Wednesday, November 24, 2010

for colored girls: is it me, or...

For Colored Girls: tyler perry film starring whoopi and some other perhaps distractingly attractive ladies

...are my tastes changing?

normally, a movie taking itself this seriously with this much intensity would have made me want to curl up and die.  and don't get me wrong, i did want to curl up and die.  but in the good way.  dear god it was so good.

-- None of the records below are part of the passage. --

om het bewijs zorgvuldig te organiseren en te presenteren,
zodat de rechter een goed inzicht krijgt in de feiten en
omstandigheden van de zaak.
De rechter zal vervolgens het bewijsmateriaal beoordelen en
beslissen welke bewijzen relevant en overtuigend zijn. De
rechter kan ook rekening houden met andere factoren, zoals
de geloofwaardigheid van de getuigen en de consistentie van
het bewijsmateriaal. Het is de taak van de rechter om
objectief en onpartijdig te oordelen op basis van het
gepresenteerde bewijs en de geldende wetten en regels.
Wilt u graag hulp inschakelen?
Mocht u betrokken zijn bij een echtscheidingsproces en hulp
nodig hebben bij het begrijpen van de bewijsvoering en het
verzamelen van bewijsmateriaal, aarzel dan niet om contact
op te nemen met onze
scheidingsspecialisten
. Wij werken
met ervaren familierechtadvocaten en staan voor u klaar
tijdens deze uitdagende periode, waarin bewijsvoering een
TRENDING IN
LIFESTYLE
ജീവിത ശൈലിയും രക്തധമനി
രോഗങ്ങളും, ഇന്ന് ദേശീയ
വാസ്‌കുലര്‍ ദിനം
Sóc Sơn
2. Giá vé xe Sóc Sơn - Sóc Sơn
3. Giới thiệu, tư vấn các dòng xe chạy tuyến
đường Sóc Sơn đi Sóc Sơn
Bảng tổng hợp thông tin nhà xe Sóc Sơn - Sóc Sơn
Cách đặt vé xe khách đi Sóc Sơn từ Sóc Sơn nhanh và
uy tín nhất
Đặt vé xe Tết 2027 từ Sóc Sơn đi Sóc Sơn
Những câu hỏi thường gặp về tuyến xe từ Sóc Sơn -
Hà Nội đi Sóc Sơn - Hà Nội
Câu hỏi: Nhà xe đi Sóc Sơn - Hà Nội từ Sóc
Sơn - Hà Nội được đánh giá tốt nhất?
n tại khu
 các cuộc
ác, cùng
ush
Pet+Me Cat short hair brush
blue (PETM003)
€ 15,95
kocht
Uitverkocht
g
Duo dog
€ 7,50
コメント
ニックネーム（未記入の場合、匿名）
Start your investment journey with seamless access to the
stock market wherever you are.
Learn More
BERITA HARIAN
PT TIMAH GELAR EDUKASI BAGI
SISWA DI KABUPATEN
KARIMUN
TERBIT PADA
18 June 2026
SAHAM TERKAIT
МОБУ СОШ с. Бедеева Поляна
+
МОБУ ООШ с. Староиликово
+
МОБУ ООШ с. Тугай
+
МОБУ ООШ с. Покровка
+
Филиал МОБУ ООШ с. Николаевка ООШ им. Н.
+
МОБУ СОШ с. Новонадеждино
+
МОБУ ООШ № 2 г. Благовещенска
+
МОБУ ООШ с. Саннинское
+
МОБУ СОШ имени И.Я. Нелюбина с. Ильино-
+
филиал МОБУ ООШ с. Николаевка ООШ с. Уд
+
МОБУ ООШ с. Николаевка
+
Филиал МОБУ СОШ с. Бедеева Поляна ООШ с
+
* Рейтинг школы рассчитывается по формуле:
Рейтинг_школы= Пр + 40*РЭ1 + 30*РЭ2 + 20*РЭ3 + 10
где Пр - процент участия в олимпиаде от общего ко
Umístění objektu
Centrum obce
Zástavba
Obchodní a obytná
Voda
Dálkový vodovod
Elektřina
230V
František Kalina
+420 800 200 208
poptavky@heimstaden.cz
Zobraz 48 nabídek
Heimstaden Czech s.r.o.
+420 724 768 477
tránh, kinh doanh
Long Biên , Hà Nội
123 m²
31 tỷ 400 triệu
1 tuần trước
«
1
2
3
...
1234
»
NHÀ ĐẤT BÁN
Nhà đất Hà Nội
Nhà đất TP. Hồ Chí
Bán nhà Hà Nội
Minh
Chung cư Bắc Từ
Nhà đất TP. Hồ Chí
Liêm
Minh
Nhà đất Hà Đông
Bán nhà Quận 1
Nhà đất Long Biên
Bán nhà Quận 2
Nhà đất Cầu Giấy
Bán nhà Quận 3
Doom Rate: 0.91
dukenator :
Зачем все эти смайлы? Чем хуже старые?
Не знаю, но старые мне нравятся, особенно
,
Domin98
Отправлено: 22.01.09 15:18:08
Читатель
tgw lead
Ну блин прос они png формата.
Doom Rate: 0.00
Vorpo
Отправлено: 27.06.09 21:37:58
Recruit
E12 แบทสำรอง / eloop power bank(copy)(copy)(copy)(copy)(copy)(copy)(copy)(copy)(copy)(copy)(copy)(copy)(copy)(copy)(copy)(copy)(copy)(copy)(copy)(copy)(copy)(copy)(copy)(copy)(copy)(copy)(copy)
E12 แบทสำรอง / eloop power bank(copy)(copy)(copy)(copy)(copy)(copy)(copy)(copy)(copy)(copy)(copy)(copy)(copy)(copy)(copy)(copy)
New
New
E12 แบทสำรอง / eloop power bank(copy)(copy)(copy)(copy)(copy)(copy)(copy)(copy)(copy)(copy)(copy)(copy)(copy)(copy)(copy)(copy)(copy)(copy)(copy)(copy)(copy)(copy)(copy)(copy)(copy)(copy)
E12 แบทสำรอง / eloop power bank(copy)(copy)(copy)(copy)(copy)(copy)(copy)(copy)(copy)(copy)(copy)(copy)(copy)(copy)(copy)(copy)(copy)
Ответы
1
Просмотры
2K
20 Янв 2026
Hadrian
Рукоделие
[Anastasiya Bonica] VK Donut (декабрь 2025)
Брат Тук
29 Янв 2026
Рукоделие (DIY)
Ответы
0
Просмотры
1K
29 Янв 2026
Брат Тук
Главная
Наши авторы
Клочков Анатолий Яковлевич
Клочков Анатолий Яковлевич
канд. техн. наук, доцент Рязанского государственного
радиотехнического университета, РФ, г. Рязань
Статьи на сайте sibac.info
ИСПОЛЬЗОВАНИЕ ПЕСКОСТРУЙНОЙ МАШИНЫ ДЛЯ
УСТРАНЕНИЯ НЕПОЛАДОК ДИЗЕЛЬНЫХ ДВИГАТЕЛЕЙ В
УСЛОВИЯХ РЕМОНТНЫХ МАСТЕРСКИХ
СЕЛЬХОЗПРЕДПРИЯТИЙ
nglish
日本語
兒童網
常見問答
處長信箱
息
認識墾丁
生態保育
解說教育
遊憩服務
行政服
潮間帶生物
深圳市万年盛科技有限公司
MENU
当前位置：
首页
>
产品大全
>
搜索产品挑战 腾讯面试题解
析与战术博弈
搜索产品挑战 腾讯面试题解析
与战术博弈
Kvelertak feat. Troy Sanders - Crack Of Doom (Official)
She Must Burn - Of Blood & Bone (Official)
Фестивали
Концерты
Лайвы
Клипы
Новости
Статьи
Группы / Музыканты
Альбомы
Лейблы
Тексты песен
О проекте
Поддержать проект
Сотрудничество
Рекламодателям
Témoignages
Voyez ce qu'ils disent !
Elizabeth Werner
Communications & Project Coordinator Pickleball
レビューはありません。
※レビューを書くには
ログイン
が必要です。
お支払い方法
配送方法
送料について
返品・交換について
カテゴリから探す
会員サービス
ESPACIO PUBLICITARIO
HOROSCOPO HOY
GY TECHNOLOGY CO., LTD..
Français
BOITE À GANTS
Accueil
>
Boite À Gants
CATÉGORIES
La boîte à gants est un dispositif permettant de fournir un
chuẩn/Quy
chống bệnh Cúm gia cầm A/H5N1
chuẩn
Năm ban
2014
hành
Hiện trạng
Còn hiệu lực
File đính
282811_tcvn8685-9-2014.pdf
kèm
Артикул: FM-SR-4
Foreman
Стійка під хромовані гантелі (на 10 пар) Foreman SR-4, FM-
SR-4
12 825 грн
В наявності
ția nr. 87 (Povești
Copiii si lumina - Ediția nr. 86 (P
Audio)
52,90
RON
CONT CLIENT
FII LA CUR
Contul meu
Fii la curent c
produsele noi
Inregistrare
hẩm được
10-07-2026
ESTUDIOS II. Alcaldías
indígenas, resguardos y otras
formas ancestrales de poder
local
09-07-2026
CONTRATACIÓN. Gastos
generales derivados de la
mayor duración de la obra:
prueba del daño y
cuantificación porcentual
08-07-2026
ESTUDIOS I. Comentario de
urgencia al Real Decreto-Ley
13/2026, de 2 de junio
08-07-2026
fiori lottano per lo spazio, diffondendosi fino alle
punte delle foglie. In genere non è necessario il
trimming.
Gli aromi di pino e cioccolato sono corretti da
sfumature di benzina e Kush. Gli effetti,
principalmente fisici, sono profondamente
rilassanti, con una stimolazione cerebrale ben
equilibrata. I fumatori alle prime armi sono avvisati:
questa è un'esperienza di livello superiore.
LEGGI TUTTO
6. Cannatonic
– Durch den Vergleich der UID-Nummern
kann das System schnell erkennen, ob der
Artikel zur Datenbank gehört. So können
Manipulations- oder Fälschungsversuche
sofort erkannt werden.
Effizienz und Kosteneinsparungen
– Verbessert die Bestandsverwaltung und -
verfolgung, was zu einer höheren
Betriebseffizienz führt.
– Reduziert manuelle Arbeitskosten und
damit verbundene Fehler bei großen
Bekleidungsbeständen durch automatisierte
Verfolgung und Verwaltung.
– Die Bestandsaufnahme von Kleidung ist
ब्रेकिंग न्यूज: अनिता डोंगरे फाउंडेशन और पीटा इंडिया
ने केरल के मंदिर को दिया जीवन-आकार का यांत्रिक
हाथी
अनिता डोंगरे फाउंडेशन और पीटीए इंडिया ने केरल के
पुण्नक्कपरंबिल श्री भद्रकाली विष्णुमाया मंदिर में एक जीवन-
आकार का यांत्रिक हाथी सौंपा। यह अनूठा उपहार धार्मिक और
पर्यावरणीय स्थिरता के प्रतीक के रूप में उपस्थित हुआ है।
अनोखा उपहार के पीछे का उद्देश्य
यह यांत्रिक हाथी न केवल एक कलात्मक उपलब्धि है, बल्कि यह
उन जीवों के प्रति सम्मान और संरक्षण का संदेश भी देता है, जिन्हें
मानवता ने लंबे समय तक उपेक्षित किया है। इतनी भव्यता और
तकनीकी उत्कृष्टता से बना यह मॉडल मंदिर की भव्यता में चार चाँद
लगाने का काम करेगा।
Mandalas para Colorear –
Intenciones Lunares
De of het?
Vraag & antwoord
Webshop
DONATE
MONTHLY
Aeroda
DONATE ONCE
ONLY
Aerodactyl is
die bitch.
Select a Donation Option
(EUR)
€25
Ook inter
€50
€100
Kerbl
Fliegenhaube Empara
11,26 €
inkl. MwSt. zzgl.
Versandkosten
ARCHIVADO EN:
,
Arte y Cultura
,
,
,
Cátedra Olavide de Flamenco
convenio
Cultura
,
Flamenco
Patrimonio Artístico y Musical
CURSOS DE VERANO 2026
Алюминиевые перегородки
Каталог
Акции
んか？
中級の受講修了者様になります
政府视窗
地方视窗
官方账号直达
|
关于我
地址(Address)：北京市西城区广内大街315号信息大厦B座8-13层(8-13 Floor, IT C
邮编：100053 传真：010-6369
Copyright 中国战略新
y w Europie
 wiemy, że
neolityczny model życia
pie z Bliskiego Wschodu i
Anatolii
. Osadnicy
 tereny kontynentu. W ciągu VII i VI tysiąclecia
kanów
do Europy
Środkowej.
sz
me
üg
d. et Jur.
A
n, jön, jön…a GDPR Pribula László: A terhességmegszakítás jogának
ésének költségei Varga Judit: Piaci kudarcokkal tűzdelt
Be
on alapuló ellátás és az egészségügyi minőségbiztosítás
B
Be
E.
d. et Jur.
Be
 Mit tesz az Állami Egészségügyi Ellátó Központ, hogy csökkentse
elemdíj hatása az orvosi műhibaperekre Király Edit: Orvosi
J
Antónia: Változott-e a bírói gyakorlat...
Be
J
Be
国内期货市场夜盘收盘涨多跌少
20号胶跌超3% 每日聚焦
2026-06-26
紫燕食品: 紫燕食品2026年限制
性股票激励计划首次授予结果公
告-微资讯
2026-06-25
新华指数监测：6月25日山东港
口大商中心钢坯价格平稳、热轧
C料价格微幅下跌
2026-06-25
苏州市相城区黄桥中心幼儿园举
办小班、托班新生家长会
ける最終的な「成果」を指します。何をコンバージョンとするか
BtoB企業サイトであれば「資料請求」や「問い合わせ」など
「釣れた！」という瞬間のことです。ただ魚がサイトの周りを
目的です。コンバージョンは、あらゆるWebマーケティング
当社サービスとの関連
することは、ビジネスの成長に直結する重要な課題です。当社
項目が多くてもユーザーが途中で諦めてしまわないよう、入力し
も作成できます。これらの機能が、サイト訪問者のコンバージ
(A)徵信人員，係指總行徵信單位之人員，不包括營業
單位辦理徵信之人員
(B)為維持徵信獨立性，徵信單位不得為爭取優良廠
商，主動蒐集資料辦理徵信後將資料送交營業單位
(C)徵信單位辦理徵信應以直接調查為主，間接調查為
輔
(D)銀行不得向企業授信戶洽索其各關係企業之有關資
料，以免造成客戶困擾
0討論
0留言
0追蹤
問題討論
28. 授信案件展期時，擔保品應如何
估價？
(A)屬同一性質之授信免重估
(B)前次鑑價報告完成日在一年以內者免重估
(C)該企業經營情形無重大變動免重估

my friend, though he liked it, said that if the camera had focused one more time on a woman's face, getting blair witch up-close-and-personal with her expelling facial fluids, he would have abdicated the theater, like edward VII for wallis simpson*.  and though, again, i normally would agree with him, in this case, no.  no.  that particular camera move, i thought, was something like a strophe in a poem, a rhyme scheme: a symbol of movement in vision.  besides, that camera shot provided the actresses with the correct frame in which to get their acting done.  no other frame was either possible or necessary.  it was beautiful, what all of them did within that painfully intimate space.  i couldn't take my eyes off it.  i see on imdb (never read others' reviews, sra) that people felt like the poems' readings slowed the movie down, juxtaposed too strangely with the other dialogue.  but i kind of feel like expectations might be getting in the way of a really thrilling reality: those poems are beautiful.  and they are said beautifully.  some of them are more seamlessly interwoven than others, but even if they hadn't been acted so well, the poems would have been worth hearing, period, and i thought that all of them were acted just wonderfully.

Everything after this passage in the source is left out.